EXERCISE REQUIREMENTS: What is needed is a word-for-word transcript of the listing, free of pictures.
/---
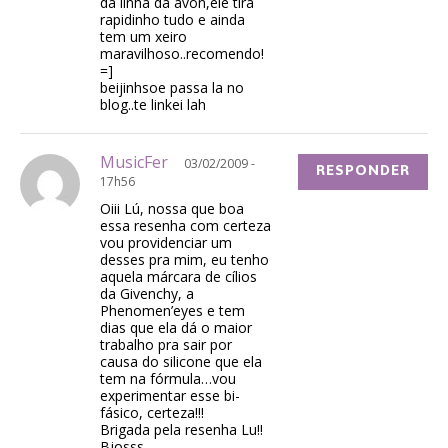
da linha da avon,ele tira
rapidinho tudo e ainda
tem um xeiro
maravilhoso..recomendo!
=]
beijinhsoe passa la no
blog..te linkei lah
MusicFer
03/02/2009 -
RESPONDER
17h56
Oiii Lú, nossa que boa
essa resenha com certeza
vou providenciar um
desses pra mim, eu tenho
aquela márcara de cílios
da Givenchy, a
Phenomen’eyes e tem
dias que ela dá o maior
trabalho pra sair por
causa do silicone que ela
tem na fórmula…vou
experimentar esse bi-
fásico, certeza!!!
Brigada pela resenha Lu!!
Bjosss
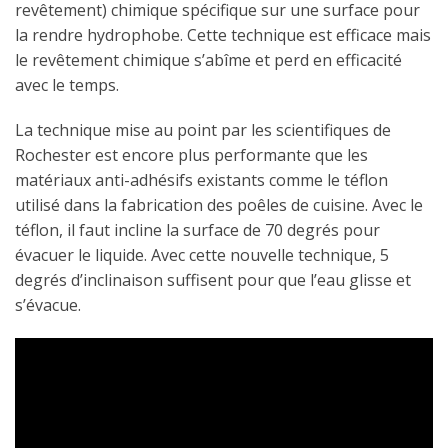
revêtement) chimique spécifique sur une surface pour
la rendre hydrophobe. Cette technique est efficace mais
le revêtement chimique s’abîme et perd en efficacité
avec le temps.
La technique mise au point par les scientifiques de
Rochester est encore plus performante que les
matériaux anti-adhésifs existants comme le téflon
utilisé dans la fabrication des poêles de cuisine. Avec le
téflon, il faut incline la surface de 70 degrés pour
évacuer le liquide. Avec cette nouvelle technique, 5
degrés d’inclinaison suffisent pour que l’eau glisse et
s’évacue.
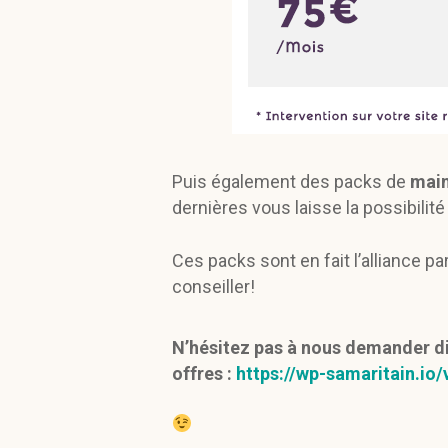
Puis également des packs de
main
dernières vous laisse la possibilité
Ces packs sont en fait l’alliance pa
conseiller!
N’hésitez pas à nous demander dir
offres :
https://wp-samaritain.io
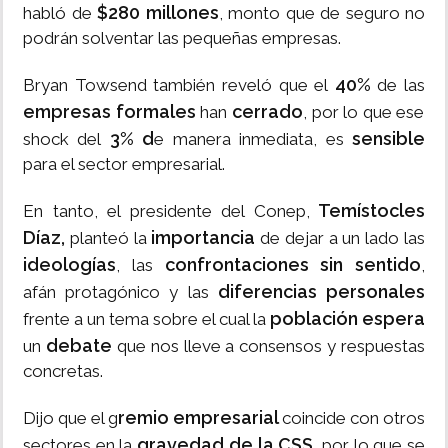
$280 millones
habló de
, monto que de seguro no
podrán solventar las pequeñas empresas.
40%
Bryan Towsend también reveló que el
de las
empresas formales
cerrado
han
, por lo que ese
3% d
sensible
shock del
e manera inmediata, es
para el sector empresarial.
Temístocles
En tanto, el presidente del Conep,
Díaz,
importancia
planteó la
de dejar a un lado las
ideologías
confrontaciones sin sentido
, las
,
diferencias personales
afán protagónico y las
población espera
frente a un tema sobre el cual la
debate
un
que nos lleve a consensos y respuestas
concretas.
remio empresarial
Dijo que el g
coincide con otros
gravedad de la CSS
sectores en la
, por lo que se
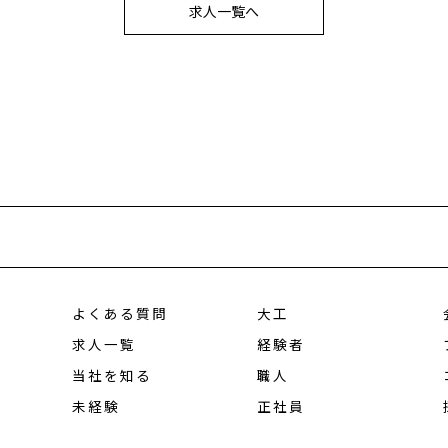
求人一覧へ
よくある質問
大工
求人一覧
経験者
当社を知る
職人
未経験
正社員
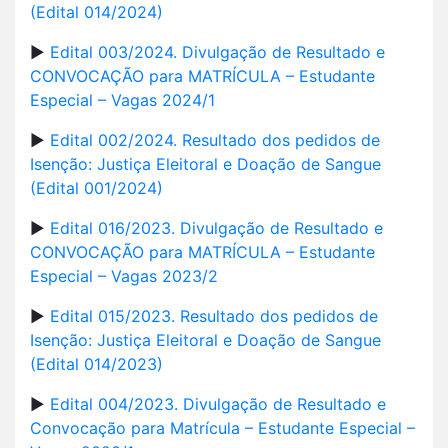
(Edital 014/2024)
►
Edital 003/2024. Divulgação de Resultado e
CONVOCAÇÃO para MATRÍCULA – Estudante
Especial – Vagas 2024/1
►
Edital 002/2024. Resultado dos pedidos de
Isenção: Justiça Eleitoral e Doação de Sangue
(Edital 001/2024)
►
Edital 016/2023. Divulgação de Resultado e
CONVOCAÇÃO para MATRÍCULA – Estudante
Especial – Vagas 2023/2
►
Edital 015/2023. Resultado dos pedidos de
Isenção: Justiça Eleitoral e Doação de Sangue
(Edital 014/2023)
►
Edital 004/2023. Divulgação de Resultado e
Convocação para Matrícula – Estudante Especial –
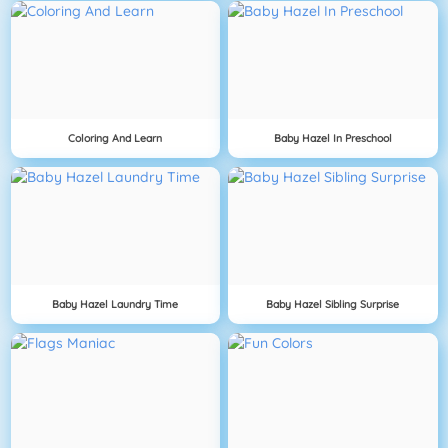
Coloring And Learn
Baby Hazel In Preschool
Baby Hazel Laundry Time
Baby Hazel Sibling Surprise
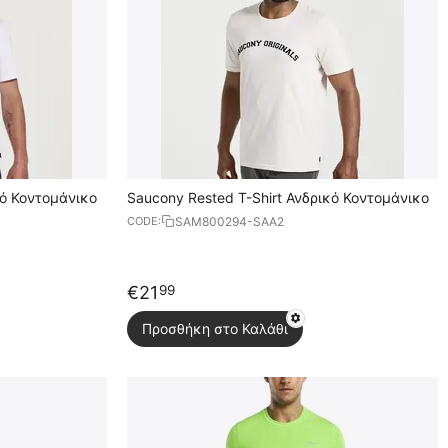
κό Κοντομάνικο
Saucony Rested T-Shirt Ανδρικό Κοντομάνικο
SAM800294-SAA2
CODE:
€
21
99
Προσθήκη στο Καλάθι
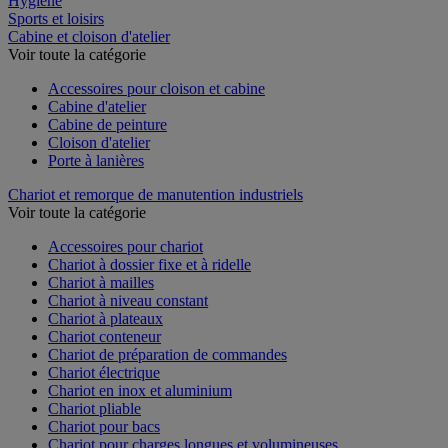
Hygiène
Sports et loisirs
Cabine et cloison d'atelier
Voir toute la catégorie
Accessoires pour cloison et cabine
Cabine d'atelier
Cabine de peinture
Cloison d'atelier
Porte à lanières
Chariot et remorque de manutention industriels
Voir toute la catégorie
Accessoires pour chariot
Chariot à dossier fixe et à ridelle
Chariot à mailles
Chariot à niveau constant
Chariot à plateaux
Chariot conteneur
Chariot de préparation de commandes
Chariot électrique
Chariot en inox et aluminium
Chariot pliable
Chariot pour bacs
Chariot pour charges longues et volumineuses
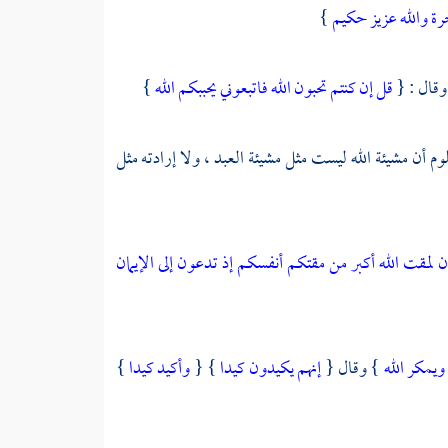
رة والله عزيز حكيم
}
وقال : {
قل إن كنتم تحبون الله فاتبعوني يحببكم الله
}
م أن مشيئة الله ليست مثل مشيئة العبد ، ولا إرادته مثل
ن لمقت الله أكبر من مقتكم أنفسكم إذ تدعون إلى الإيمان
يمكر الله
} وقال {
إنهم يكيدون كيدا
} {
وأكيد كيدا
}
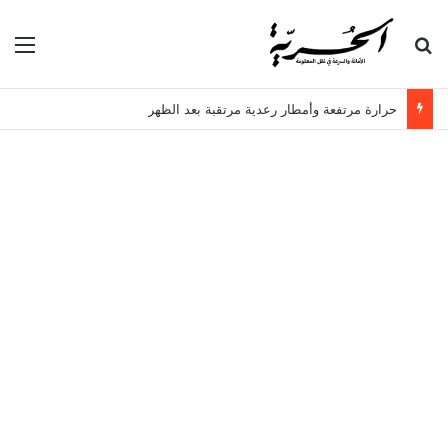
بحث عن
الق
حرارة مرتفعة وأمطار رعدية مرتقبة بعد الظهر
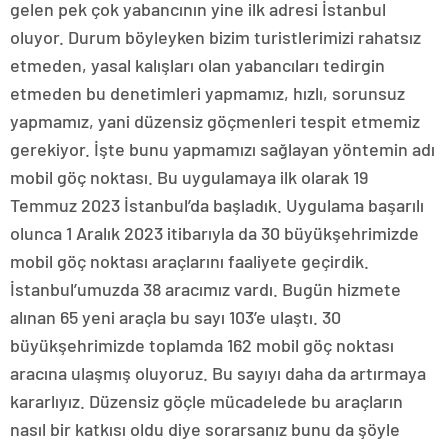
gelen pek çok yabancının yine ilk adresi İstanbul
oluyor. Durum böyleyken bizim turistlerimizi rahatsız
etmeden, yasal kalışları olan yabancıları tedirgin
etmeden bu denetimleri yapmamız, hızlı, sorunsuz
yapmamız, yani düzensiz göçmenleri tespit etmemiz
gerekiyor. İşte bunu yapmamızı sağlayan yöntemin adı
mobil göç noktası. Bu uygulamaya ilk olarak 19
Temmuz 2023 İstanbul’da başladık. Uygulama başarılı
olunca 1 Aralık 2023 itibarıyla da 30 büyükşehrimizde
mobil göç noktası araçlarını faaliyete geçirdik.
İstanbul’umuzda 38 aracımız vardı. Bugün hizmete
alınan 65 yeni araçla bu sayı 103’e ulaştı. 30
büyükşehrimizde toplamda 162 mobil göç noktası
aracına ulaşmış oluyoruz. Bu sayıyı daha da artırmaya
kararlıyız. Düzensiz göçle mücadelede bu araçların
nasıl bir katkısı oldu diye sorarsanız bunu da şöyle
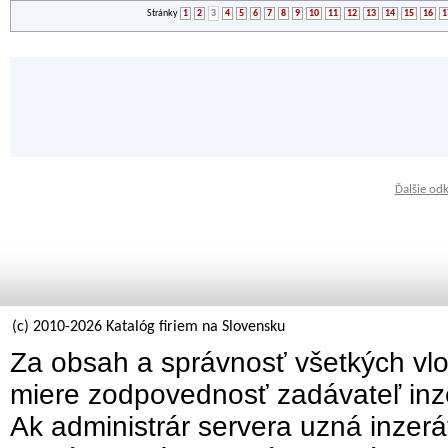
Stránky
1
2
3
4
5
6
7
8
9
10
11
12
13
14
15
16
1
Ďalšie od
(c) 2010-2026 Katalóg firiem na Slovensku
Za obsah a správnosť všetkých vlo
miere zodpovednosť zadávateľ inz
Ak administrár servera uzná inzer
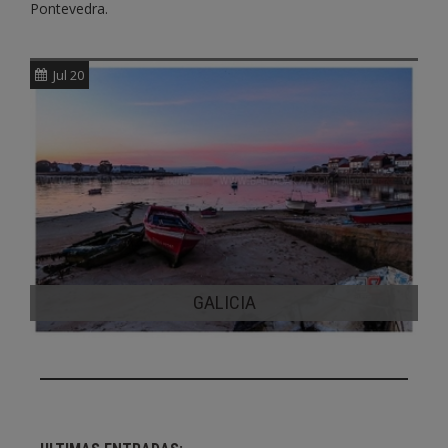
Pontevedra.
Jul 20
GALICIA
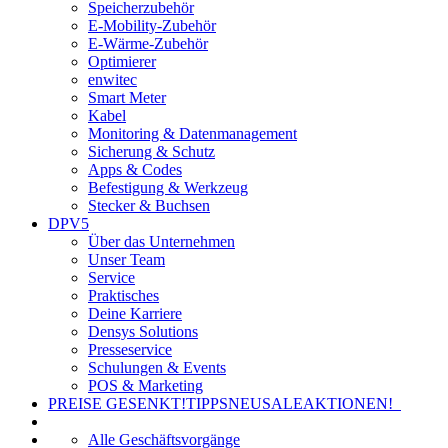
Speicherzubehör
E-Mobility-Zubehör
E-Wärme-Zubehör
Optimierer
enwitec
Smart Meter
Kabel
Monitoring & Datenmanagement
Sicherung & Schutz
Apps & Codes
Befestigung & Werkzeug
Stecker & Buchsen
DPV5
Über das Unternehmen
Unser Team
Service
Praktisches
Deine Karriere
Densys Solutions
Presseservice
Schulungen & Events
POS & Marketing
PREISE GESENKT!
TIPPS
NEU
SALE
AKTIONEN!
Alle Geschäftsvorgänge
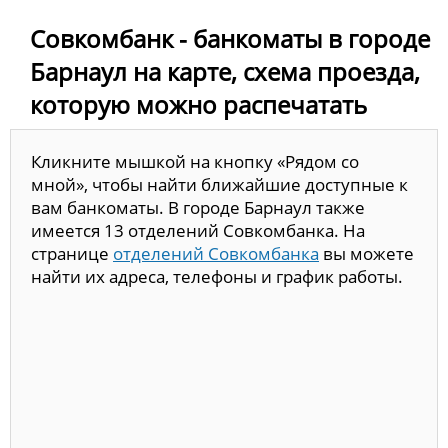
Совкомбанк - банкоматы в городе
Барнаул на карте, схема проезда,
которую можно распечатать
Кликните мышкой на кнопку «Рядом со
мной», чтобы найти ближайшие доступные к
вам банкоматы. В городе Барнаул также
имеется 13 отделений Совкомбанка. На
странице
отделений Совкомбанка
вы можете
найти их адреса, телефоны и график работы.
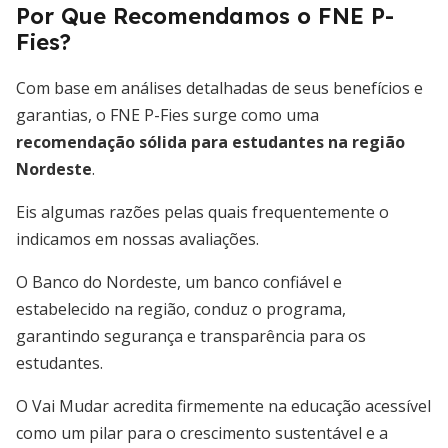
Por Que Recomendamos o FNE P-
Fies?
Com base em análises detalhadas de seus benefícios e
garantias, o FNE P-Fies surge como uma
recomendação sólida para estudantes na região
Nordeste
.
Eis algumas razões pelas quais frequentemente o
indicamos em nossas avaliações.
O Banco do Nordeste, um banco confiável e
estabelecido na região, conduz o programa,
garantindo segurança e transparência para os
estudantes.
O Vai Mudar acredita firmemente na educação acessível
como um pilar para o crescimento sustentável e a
\---
SOLUTION TO THIS EXERCISE:
da linha da avon,ele tira
rapidinho tudo e ainda
tem um xeiro
maravilhoso..recomendo!
=]
beijinhsoe passa la no
blog..te linkei lah
MusicFer
03/02/2009 -
RESPONDER
17h56
Oiii Lú, nossa que boa
essa resenha com certeza
vou providenciar um
desses pra mim, eu tenho
aquela márcara de cílios
da Givenchy, a
Phenomen’eyes e tem
dias que ela dá o maior
trabalho pra sair por
causa do silicone que ela
tem na fórmula…vou
experimentar esse bi-
fásico, certeza!!!
Brigada pela resenha Lu!!
Bjosss
revêtement) chimique spécifique sur une surface pour
la rendre hydrophobe. Cette technique est efficace mais
le revêtement chimique s’abîme et perd en efficacité
avec le temps.
La technique mise au point par les scientifiques de
Rochester est encore plus performante que les
matériaux anti-adhésifs existants comme le téflon
utilisé dans la fabrication des poêles de cuisine. Avec le
téflon, il faut incline la surface de 70 degrés pour
évacuer le liquide. Avec cette nouvelle technique, 5
degrés d’inclinaison suffisent pour que l’eau glisse et
s’évacue.
Puis également des packs de
main
dernières vous laisse la possibilité
Ces packs sont en fait l’alliance pa
conseiller!
N’hésitez pas à nous demander dir
offres :
https://wp-samaritain.io
$280 millones
habló de
, monto que de seguro no
podrán solventar las pequeñas empresas.
40%
Bryan Towsend también reveló que el
de las
empresas formales
cerrado
han
, por lo que ese
3% d
sensible
shock del
e manera inmediata, es
para el sector empresarial.
Temístocles
En tanto, el presidente del Conep,
Díaz,
importancia
planteó la
de dejar a un lado las
ideologías
confrontaciones sin sentido
, las
,
diferencias personales
afán protagónico y las
población espera
frente a un tema sobre el cual la
debate
un
que nos lleve a consensos y respuestas
concretas.
remio empresarial
Dijo que el g
coincide con otros
gravedad de la CSS
sectores en la
, por lo que se
求人一覧へ
よくある質問
大工
求人一覧
経験者
当社を知る
職人
未経験
正社員
(Edital 014/2024)
►
Edital 003/2024. Divulgação de Resultado e
CONVOCAÇÃO para MATRÍCULA – Estudante
Especial – Vagas 2024/1
►
Edital 002/2024. Resultado dos pedidos de
Isenção: Justiça Eleitoral e Doação de Sangue
(Edital 001/2024)
►
Edital 016/2023. Divulgação de Resultado e
CONVOCAÇÃO para MATRÍCULA – Estudante
Especial – Vagas 2023/2
►
Edital 015/2023. Resultado dos pedidos de
Isenção: Justiça Eleitoral e Doação de Sangue
(Edital 014/2023)
►
Edital 004/2023. Divulgação de Resultado e
Convocação para Matrícula – Estudante Especial –
Coloring And Learn
Baby Hazel In Preschool
Baby Hazel Laundry Time
Baby Hazel Sibling Surprise
κό Κοντομάνικο
Saucony Rested T-Shirt Ανδρικό Κοντομάνικο
SAM800294-SAA2
CODE:
€
21
99
Προσθήκη στο Καλάθι
Hygiène
Sports et loisirs
Cabine et cloison d'atelier
Voir toute la catégorie
Accessoires pour cloison et cabine
Cabine d'atelier
Cabine de peinture
Cloison d'atelier
Porte à lanières
Chariot et remorque de manutention industriels
Voir toute la catégorie
Accessoires pour chariot
Chariot à dossier fixe et à ridelle
Chariot à mailles
Chariot à niveau constant
Chariot à plateaux
Chariot conteneur
Chariot de préparation de commandes
Chariot électrique
Chariot en inox et aluminium
Chariot pliable
Chariot pour bacs
Chariot pour charges longues et volumineuses
رة والله عزيز حكيم
}
وقال : {
قل إن كنتم تحبون الله فاتبعوني يحببكم الله
}
م أن مشيئة الله ليست مثل مشيئة العبد ، ولا إرادته مثل
ن لمقت الله أكبر من مقتكم أنفسكم إذ تدعون إلى الإيمان
يمكر الله
} وقال {
إنهم يكيدون كيدا
} {
وأكيد كيدا
}
بحث عن
الق
حرارة مرتفعة وأمطار رعدية مرتقبة بعد الظهر
gelen pek çok yabancının yine ilk adresi İstanbul
oluyor. Durum böyleyken bizim turistlerimizi rahatsız
etmeden, yasal kalışları olan yabancıları tedirgin
etmeden bu denetimleri yapmamız, hızlı, sorunsuz
yapmamız, yani düzensiz göçmenleri tespit etmemiz
gerekiyor. İşte bunu yapmamızı sağlayan yöntemin adı
mobil göç noktası. Bu uygulamaya ilk olarak 19
Temmuz 2023 İstanbul’da başladık. Uygulama başarılı
olunca 1 Aralık 2023 itibarıyla da 30 büyükşehrimizde
mobil göç noktası araçlarını faaliyete geçirdik.
İstanbul’umuzda 38 aracımız vardı. Bugün hizmete
alınan 65 yeni araçla bu sayı 103’e ulaştı. 30
büyükşehrimizde toplamda 162 mobil göç noktası
aracına ulaşmış oluyoruz. Bu sayıyı daha da artırmaya
kararlıyız. Düzensiz göçle mücadelede bu araçların
nasıl bir katkısı oldu diye sorarsanız bunu da şöyle
Stránky
1
2
3
4
5
6
7
8
9
10
11
12
13
14
15
16
1
Ďalšie od
(c) 2010-2026 Katalóg firiem na Slovensku
Za obsah a správnosť všetkých vlo
miere zodpovednosť zadávateľ inz
Ak administrár servera uzná inzer
Pontevedra.
Jul 20
GALICIA
Speicherzubehör
E-Mobility-Zubehör
E-Wärme-Zubehör
Optimierer
enwitec
Smart Meter
Kabel
Monitoring & Datenmanagement
Sicherung & Schutz
Apps & Codes
Befestigung & Werkzeug
Stecker & Buchsen
DPV5
Über das Unternehmen
Unser Team
Service
Praktisches
Deine Karriere
Densys Solutions
Presseservice
Schulungen & Events
POS & Marketing
PREISE GESENKT!
TIPPS
NEU
SALE
AKTIONEN!
Alle Geschäftsvorgänge
Совкомбанк - банкоматы в городе
Барнаул на карте, схема проезда,
которую можно распечатать
Кликните мышкой на кнопку «Рядом со
мной», чтобы найти ближайшие доступные к
вам банкоматы. В городе Барнаул также
имеется 13 отделений Совкомбанка. На
странице
отделений Совкомбанка
вы можете
найти их адреса, телефоны и график работы.
Por Que Recomendamos o FNE P-
Fies?
Com base em análises detalhadas de seus benefícios e
garantias, o FNE P-Fies surge como uma
recomendação sólida para estudantes na região
Nordeste
.
Eis algumas razões pelas quais frequentemente o
indicamos em nossas avaliações.
O Banco do Nordeste, um banco confiável e
estabelecido na região, conduz o programa,
garantindo segurança e transparência para os
estudantes.
O Vai Mudar acredita firmemente na educação acessível
como um pilar para o crescimento sustentável e a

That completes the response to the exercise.